## TASK ITEM
In the entries below, find each line with the string "remove" and copy it.

Stored data entries:
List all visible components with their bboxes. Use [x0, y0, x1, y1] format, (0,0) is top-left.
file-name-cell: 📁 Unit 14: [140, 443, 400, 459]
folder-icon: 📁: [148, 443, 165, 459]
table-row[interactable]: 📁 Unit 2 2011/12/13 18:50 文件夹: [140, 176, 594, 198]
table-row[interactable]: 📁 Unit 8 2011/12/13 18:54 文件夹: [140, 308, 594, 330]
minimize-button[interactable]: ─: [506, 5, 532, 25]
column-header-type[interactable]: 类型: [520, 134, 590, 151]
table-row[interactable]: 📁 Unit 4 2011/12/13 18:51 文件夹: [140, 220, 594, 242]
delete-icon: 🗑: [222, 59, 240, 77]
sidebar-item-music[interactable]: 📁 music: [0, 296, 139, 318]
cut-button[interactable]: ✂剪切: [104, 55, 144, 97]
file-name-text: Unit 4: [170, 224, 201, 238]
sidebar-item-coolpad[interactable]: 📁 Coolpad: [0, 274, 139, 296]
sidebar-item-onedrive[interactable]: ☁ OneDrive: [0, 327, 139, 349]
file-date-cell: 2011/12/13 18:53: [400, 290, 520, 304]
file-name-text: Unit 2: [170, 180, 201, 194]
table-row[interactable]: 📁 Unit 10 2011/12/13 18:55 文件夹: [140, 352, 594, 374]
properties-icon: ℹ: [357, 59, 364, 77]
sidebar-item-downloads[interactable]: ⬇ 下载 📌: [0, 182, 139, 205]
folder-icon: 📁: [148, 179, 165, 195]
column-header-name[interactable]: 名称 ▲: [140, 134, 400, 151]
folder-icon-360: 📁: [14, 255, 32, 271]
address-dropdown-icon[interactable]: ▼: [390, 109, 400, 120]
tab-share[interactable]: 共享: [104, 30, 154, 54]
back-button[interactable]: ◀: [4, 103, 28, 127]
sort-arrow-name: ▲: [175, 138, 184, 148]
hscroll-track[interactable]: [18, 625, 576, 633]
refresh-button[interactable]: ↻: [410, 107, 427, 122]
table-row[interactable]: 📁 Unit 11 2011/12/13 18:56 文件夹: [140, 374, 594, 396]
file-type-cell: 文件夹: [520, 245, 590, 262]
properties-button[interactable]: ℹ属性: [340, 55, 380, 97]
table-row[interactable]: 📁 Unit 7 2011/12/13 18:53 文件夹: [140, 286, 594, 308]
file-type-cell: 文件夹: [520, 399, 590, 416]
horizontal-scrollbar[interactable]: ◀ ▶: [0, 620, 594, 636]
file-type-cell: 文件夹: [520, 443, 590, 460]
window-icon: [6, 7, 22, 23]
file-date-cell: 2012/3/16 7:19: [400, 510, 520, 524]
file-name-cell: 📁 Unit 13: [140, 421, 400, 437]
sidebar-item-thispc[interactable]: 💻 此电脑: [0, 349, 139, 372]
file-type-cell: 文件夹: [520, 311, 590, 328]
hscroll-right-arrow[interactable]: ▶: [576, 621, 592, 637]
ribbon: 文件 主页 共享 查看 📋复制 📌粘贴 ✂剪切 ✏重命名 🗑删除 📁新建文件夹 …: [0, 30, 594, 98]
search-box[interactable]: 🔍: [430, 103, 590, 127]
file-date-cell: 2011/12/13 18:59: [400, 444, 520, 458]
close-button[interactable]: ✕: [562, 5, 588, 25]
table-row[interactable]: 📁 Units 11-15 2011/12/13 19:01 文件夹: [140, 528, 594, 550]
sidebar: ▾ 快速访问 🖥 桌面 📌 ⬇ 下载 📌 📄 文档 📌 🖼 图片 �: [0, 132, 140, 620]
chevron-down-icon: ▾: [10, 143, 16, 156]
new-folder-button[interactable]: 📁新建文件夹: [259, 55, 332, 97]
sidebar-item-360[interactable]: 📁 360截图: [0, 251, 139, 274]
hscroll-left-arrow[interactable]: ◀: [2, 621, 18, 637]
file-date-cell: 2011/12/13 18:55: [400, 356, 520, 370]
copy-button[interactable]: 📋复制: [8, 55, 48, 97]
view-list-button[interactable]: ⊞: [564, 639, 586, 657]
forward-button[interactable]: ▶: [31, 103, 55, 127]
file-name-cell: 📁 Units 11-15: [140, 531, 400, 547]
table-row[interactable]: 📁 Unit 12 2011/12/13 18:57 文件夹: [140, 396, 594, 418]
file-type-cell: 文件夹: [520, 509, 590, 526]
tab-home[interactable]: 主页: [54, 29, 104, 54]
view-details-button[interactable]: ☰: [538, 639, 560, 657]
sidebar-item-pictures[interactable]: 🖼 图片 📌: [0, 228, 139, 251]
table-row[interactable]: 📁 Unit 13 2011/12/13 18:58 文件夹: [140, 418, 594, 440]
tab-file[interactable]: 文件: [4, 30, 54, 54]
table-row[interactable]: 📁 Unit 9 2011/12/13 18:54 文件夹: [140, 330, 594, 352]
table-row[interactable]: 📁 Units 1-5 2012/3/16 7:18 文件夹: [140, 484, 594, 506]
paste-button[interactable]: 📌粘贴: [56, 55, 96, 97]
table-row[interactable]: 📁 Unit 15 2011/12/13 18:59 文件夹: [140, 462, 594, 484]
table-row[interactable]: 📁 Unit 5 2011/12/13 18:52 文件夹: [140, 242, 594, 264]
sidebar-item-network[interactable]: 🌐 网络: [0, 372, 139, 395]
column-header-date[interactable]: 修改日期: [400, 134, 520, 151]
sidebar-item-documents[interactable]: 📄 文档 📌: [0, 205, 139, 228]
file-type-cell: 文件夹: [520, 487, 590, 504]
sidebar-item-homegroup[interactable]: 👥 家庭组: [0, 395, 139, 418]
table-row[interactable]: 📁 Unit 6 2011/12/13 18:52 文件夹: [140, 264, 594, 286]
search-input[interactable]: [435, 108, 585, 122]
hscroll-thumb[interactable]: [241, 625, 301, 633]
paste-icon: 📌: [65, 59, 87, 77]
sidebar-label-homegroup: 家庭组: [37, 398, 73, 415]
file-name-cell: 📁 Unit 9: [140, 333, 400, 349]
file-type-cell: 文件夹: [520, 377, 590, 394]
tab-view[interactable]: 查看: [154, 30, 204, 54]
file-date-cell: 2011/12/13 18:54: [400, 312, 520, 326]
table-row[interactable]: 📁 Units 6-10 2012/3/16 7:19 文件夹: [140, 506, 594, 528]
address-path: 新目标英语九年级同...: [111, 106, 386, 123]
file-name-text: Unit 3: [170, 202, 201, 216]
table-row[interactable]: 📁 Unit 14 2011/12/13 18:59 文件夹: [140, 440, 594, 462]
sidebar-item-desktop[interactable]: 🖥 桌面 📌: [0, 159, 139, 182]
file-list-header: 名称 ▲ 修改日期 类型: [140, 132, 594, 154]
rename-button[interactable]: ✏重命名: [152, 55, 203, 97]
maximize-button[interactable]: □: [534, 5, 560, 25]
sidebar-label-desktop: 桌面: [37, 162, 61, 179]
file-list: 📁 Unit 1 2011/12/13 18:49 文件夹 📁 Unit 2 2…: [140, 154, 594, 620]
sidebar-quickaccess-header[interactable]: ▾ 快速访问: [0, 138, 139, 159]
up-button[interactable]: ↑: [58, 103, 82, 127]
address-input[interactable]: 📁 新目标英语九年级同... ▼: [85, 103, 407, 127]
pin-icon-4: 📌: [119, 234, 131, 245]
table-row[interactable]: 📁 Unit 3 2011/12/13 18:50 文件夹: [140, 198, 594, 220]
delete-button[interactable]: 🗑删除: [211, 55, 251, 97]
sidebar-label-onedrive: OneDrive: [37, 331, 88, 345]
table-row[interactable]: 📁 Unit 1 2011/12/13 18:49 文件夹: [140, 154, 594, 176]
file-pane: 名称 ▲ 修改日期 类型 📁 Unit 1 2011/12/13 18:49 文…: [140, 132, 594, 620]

---

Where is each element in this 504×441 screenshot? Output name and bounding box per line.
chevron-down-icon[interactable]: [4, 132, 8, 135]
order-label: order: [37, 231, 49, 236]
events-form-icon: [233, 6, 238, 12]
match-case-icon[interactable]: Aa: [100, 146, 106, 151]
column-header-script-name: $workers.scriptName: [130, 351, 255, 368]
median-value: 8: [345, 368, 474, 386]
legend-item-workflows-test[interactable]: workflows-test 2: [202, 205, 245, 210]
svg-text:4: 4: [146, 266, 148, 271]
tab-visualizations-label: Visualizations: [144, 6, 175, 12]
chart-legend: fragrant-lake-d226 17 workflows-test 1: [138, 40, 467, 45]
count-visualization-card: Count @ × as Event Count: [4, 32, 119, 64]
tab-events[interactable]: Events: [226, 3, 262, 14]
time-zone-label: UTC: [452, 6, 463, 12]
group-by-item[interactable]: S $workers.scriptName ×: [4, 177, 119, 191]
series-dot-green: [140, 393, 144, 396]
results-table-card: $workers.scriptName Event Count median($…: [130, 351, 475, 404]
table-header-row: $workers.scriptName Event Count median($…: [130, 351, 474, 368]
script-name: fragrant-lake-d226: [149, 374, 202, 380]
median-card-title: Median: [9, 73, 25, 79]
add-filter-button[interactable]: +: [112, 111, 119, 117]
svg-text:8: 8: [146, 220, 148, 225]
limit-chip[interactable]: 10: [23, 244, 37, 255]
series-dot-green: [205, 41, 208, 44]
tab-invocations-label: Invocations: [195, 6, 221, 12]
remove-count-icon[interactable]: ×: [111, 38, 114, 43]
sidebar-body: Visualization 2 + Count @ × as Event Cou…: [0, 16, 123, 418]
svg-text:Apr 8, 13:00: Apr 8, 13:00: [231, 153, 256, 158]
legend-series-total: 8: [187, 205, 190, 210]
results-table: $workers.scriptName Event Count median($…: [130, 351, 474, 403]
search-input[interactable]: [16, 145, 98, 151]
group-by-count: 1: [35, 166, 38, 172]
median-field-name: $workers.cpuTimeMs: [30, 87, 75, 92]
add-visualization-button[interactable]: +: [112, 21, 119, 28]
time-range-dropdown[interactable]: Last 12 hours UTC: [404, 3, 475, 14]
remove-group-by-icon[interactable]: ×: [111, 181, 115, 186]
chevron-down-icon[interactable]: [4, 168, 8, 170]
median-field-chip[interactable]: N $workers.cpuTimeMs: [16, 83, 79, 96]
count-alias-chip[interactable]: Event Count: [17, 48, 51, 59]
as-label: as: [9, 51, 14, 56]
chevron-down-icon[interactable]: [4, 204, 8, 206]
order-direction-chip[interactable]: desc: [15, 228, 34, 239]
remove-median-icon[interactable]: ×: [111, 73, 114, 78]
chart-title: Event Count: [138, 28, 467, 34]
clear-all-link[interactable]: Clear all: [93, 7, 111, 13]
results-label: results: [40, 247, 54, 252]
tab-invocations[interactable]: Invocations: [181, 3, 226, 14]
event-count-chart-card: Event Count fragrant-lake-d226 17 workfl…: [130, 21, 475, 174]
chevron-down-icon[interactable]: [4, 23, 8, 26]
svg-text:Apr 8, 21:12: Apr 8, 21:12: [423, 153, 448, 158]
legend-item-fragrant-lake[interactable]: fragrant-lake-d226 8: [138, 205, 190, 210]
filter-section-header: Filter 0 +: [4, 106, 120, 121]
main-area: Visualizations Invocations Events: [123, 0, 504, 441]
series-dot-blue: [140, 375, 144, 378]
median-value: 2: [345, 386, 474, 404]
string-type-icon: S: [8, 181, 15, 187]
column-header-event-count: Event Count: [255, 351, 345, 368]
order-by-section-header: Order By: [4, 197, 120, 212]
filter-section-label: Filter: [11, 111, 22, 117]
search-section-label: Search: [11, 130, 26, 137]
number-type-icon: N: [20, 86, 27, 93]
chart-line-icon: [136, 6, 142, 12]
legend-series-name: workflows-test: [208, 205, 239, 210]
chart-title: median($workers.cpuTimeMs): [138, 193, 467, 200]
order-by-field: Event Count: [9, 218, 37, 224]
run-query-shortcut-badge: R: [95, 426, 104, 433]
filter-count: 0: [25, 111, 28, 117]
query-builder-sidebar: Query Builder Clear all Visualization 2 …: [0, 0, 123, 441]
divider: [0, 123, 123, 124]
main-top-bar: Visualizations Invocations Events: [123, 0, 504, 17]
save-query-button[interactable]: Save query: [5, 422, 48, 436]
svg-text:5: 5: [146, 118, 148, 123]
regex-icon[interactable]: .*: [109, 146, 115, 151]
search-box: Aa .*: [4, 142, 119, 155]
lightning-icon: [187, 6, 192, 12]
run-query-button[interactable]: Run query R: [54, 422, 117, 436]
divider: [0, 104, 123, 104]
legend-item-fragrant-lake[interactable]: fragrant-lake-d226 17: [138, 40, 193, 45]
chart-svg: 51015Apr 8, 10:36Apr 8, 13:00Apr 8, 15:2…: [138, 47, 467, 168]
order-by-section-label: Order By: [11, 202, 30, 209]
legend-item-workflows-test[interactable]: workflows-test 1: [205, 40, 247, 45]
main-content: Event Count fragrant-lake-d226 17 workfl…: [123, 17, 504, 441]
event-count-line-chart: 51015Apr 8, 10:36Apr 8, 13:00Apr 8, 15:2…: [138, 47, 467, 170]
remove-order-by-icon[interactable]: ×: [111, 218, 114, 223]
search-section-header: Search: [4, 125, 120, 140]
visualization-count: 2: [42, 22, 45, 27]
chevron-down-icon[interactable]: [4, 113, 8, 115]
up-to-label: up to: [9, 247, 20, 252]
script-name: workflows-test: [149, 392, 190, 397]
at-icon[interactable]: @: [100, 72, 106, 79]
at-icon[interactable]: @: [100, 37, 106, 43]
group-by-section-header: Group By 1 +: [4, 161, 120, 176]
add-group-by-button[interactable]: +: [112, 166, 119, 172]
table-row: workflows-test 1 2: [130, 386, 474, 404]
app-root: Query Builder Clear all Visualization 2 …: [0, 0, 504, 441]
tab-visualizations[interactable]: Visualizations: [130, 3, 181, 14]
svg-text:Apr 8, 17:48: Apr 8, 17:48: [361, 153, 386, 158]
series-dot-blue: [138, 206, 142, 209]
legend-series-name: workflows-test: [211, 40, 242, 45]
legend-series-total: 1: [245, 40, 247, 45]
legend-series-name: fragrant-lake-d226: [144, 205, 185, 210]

## WRITTEN RESPONSE
remove-count-icon[interactable]: ×: [111, 38, 114, 43]
remove-group-by-icon[interactable]: ×: [111, 181, 115, 186]
remove-median-icon[interactable]: ×: [111, 73, 114, 78]
remove-order-by-icon[interactable]: ×: [111, 218, 114, 223]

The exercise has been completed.